Tuesday, October 14, 2014

Sakhalin Leaf Warbler?

I took an early morning walk around the Ministry of Public Relations today.

Migrants were in evidence with two Brown Shrikes,  a couple of Black-naped Orioles, and a calling Ashy Minivet, whilst one small area of trees held an Asian Brown Flycatcher and three Phylloscs: one Eastern Crowned Warbler, one Yellow-browed Warbler and one Pale-legged/Sakhalin Leaf Warbler.

The PLLW/Sakhalin obviously held my interest - the conundrum of how to separate these birds in the field is one that is still very poorly understood, with the only birds confirmed as Sakhalin having been spring passage migrants in song. Current indications of the numbers of Sakhalins passing through Thailand on migration are based upon mist-netted long-winged male birds who's biometrics put them outside the range of PLLW.  Phil Round has also commented to me that "It's not that clear-cut, but generally PLLW looks to have a pale, or only slightly sullied lower mandible", so it may well be that this is another feature that can be used to support in-the-field ID.

Regarding this morning's bird, it was foraging in the mid-storey of a tree, about 6 metres off the ground, but then responded strong to pishing by dropping lower and giving views at close range (sadly I didn't have the camera with me).  I played the contact call of Sakhalin LW (a wintering bird confirmed in Sinagpore last winter) and my bird responded immediately with an identical call.

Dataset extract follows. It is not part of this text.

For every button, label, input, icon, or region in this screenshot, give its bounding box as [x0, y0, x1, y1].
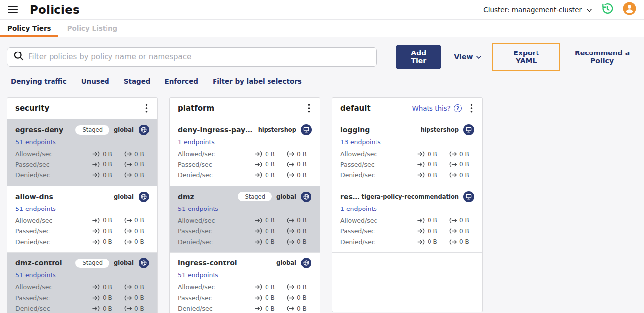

By contrast it did not respond at all when I played a PLLW call a couple of minutes later.  Although the views were close it was difficult to judge the colour of the lower mandible, and the upperparts (and thus primary projection) could not be seen.

Given the immediate response to playback, should I tick this bird as a Sakhalin? It doesn't seem unreasonable.  Sakhalin LW is evidently not uncommon as a passage migrant, and in fact Phil suggests that, based on his ringing data during spring passage "the numbers of Sakhalin LW swamp those of PLLW in the Bangkok area".

What I'm aiming to do is really examine each PLLW/Sakhalin that I encounter, to see if there are other features or behavioral traits that can be used to help identify these two species in the field, but this remains a tough challenge.

1 comment:

Mark James Pearson said...

Following your PL/S encounters with interest Dave....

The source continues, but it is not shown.